[PROBLEM]
When you reach the line containing "Taylor Swift reportedly" in the entries below, start writing out each line exactly, and stop after the line containing "Useful Links".

[SOURCE DATA]

------------------------------

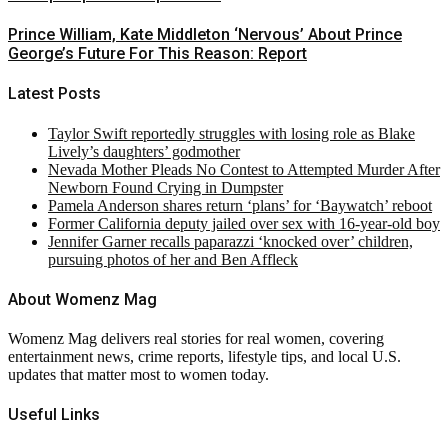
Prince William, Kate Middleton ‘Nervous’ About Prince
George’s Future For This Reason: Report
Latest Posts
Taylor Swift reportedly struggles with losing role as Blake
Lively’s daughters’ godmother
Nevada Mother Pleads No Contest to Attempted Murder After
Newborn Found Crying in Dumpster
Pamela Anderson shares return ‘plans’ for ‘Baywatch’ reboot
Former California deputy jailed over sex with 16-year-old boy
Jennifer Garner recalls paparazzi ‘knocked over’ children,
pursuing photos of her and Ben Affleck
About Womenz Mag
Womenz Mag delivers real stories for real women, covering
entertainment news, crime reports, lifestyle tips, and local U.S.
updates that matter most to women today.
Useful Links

------------------------------

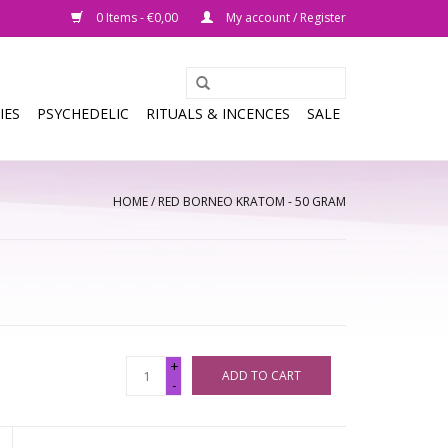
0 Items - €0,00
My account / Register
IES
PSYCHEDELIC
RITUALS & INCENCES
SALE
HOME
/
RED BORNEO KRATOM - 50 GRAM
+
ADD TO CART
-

------------------------------

[TASK RESPONSE]
Taylor Swift reportedly struggles with losing role as Blake
Lively’s daughters’ godmother
Nevada Mother Pleads No Contest to Attempted Murder After
Newborn Found Crying in Dumpster
Pamela Anderson shares return ‘plans’ for ‘Baywatch’ reboot
Former California deputy jailed over sex with 16-year-old boy
Jennifer Garner recalls paparazzi ‘knocked over’ children,
pursuing photos of her and Ben Affleck
About Womenz Mag
Womenz Mag delivers real stories for real women, covering
entertainment news, crime reports, lifestyle tips, and local U.S.
updates that matter most to women today.
Useful Links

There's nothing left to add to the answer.